The World Food Programme and its NGO allies can barely manage, for a number of reasons: transport is horrendously difficult and dangerous. radical Islamists target humanitarian workers who are regularly killed or taken hostage, money is very tight for what looks like a lost cause (see Jeffrey Gettleman, "The Most Dangerous Place in the World", Foreign Policy, March-April 2009).
The "other" Somalia: Puntland
Puntland has fared surprisingly well in the midst of all this turmoil. On 8 January the Puntland parliament elected a new president of the quasi-state, a 63-year-old banker called Abdirahman Mohamed "Faroole". He is the first non-military president of Puntland since the quasi-state was created and quite a pragmatist. He is also Ise Mahmood by sub-clan (in Puntland 96% of the population is Majerteeen; so what matters is the sub-clan) - a welcome change from the previous Osman Mahmood hegemony over the administration.

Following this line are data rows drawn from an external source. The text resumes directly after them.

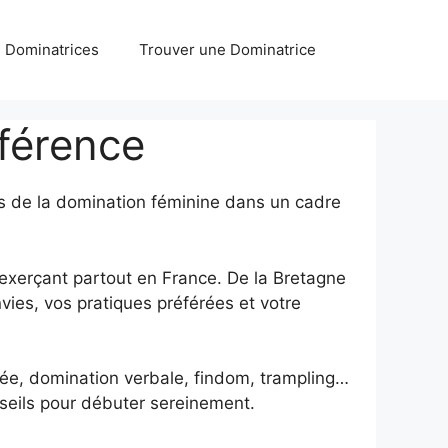
Dominatrices
Trouver une Dominatrice
éférence
rs de la domination féminine dans un cadre
 exerçant partout en France. De la Bretagne
vies, vos pratiques préférées et votre
ée, domination verbale, findom, trampling…
onseils pour débuter sereinement.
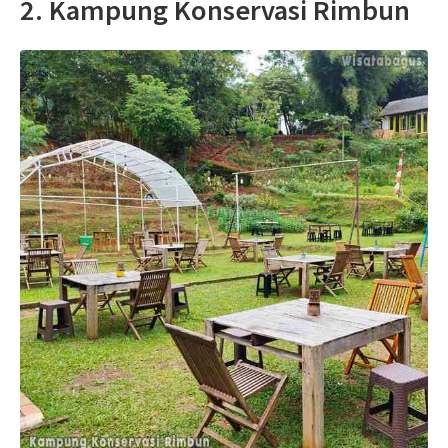
2. Kampung Konservasi Rimbun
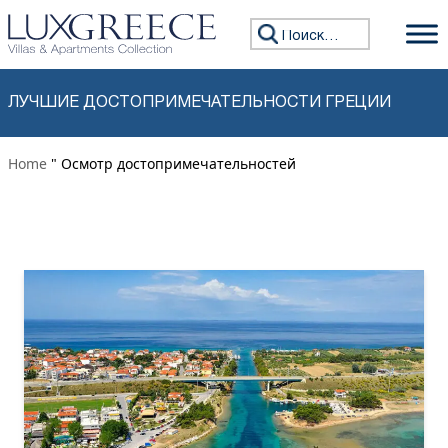
Перейти к содержимому
Искать:
ЛУЧШИЕ ДОСТОПРИМЕЧАТЕЛЬНОСТИ ГРЕЦИИ
Home
" Осмотр достопримечательностей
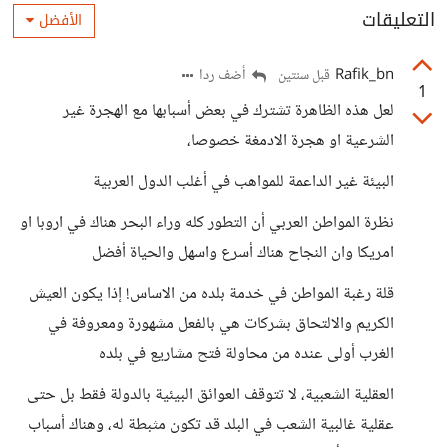
التعليقات
الأفضل
Rafik_bn
أضف ردا
قبل سنتين
1
لعل هذه الظاهرة تشترك في بعض أسبابها مع الهجرة غير
الشرعية او هجرة الادمغة خصوصا،
البيئة غير الداعمة للمواهب في أغلب الدول العربية
نظرة المواطن العربي أن التطور كله وراء البحر هناك في اروبا او
امريكا وان النجاح هناك أسرع واسهل والحياة أفضل
قلة رغبة المواطن في خدمة بلده من الاساس! إذا يكون العيش
الكريم والالتحاق بشركات هي بالفعل مشهورة ومعروفة في
الغرب أولى عنده من محاولة فتح مشاريع في بلده
العقلية الشعبية، لا تتوقف العوائق البيئية بالدولة فقط بل حتى
عقلية غالبية الشعب في البلد قد تكون مثبطة له، وهناك أسباب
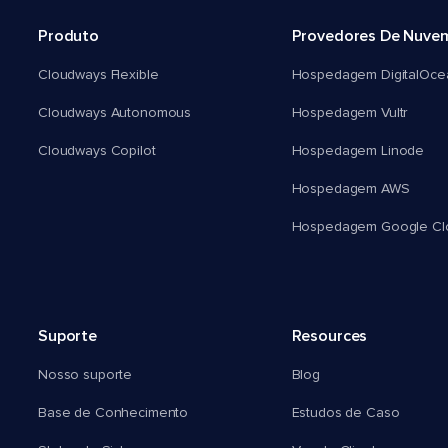
Produto
Provedores De Nuve
Cloudways Flexible
Hospedagem DigitalOce
Cloudways Autonomous
Hospedagem Vultr
Cloudways Copilot
Hospedagem Linode
Hospedagem AWS
Hospedagem Google Cl
Suporte
Resources
Nosso suporte
Blog
Base de Conhecimento
Estudos de Caso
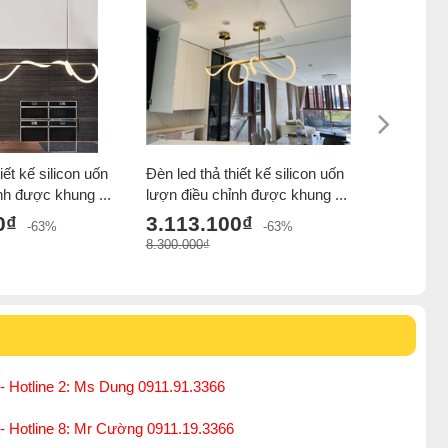
iết kế silicon uốn
Đèn led thả thiết kế silicon uốn
Đèn thả b
nh được khung ...
lượn điều chỉnh được khung ...
khung xi 
...
0₫
3.113.100₫
-63%
-63%
3.093.
8.300.000₫
5.155.000₫
- Hotline 2: Ms Dung 0911.91.3366
 - Hotline 8: Mr Cường 0911.19.3366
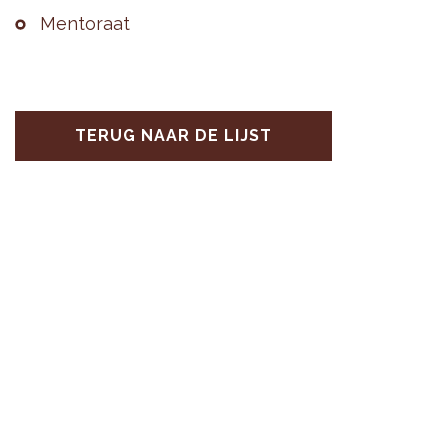
Men­to­raat
TERUG NAAR DE LIJST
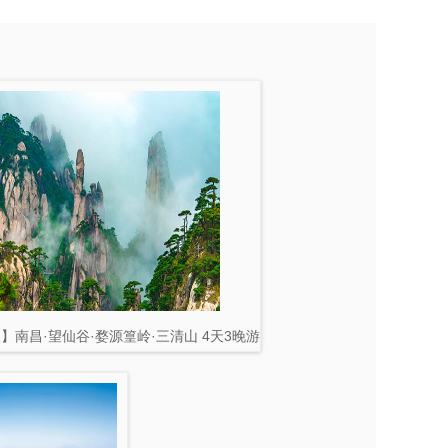
天】南昌·望仙谷·婺源篁岭·三清山 4天3晚游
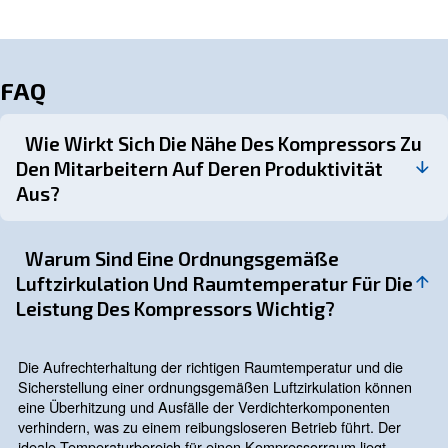
Wetterextreme und standortspez
Herausforderungen
Wetterextreme und standortspezifische Herausforderung
der Standortwahl berücksichtigt werden. Sie sollten
überschwemmungsgefährdete Bereiche und eine gering
Wärmeeinwirkung in Betracht ziehen, um Schäden zu v
die Lebensdauer Ihres Kompressors zu verlängern.
Eine enge Zusammenarbeit mit den Kompressorlieferan
vorausschauende Planung können dabei helfen, den am
geeigneten Standort für eine optimale Verdichterleistung 
Platzieren Sie die Kompressor
richtigen Ort und sparen Sie Gel
Fragen Sie die Experten!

In contrast to Somaliland, Puntland has never formally proclaimed its independence, though "Faroole" has refused to take part in the Djibouti TFG electoral process, claiming - quite rightly - that this is both confused and tending towards a Hawiye closed-shop system. He says he would be ready to discuss a streamlined national administration provided the process would be more open, which for Puntland means a bigger Majerteen input.
In domestic terms he has promised to fight the massive inflation of the local Somali shilling and to act decisively against the notorious pirates who sail out of the Puntland port of Eyl. If this promise is kept it could win him the sympathy of the international community; though some observers accuse him actually of being linked with pirate interests. In any case this is a delicate balancing-act since the pirates now have a lot of money and weapons, and are in a position to defy the authority of the quasi-state (see Roger Middleton, Piracy in Somalia: Threatening Global Trade, Feeding Local Wars [Chatham House, October 2008]).
The new president and his cabinet (whose members took the oath of office in Djibouti on 22 February) might also want to curb the smuggling of refugees into Yemen, a highly dangerous traffic which has killed 949 people out of about 50,000 transportees during 2008. Smugglers often get rid of their human cargo near the Yemeni coast by tossing their passengers into the shark-infested waters in order to avoid being caught by Yemeni coastguards.
The "other" Somalia: Somaliland
Somaliland is now more hopeful than ever of gaining international recognition, as it counts a number of supporters in the Barack Obama administration. But this outcome is still quite far from being sure. In seeking to confirm its hallowed democratic credentials Somaliland is now preparing for a global election (presidential + legislative) where the ruling party Udub is likely to win - but only by the narrowest margin, as in 2004 where President Daher Riyale Kahin won by 0.01% of the vote.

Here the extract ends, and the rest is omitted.